Since 2009, St Julian’s has registered the highest number of thefts in Malta. This residential and tourist magnet, which includes Paceville, had the highest number of home break-ins, armed robberies and muggings, as well as pickpocketing and snatch-and-grab incidents. Its 241 burglaries were well above the country’s average of 30. Neighbouring Swieqi, which for policing purposes forms a part of St Julian’s, also recorded a high incidence of crime.

The raw statistics alone, however, do not begin to describe the squalid picture on the ground in Paceville. The drunken behaviour of clubbers, the vomit and urine in the streets, the overtly sexual public behaviour of inebriated young people, the litter, squalor and vandalism, the frequent reports of punch-ups between partygoers in clubs and bars create an image of Paceville in St Julian’s which is not far off that of a biblical Sodom and Gomorrah.

To compound the situation, the funds allocated to St Julian’s council for cleansing the area, waste collection and for repair and maintenance of pavements and vandalised road signs are inadequate because the allocation is calculated on the number of residents in the area while the huge daily influx of visitors is the core of the problem. Add to these woes the traffic snarl-ups that daily afflict the area and the cataclysmic image is complete.

This is not a new problem.
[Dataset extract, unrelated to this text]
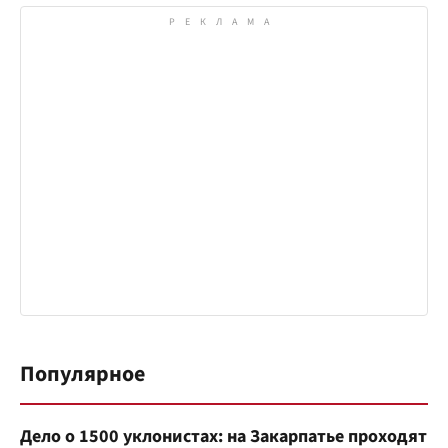
Популярное
Дело о 1500 уклонистах: на Закарпатье проходят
Successive administrations have been aware of it for several years. The local councils of St Julian’s and Swieqi have long drawn attention to it and pleaded for more resources and greater central government support. While successive ministers of tourism have wept crocodile tears and promised to do something to improve the situation, this has not happened. Indeed, as the statistics show, it has become worse.

Why? The answer is not difficult to find. The finger of blame for such lawlessness – for that is what the statistics demonstrate – can only be pointed at the Police Force.

For reasons best known to the last Commissioner of Police and, now, his successor, Peter Paul Zammit, pleas from the local councils of St Julian’s and Swieqi have gone unheeded. A police station was officially inaugurated in Swieqi 10 months ago, yet remains unmanned to this day.

A police presence in Paceville sufficient to act as a real deterrent to crime remains inadequate.

An analysis has revealed that, last year, police officers stationed in St Julian’s had to deal with about three times as many cases of theft, vandalism and bodily harm as their colleagues in the broadly similar-sized police district of Birkirkara. It seems obvious that successive police commissioners have failed to deploy their manpower resources in order to reflect the priority needs of an area where the incidence of crime dictates the need for a larger police presence.

It is about time, therefore, that the new Police Commissioner took a grip of the situation.

As to the funding of St Julian’s council, it is again clear that the budgetary allocation is insufficient for the special circumstances of St Julian’s, and Paceville within it, as the most heavily visited tourist entertainment hub in the country.

While the government has wisely ruled out any form of new ‘taxation’ or charge on visitors to the area, it is incumbent on the tourism minister and the parliamentary secretary for local government to negotiate a formula with the finance minister to compensate St Julian’s council for the circumstances in which it operates.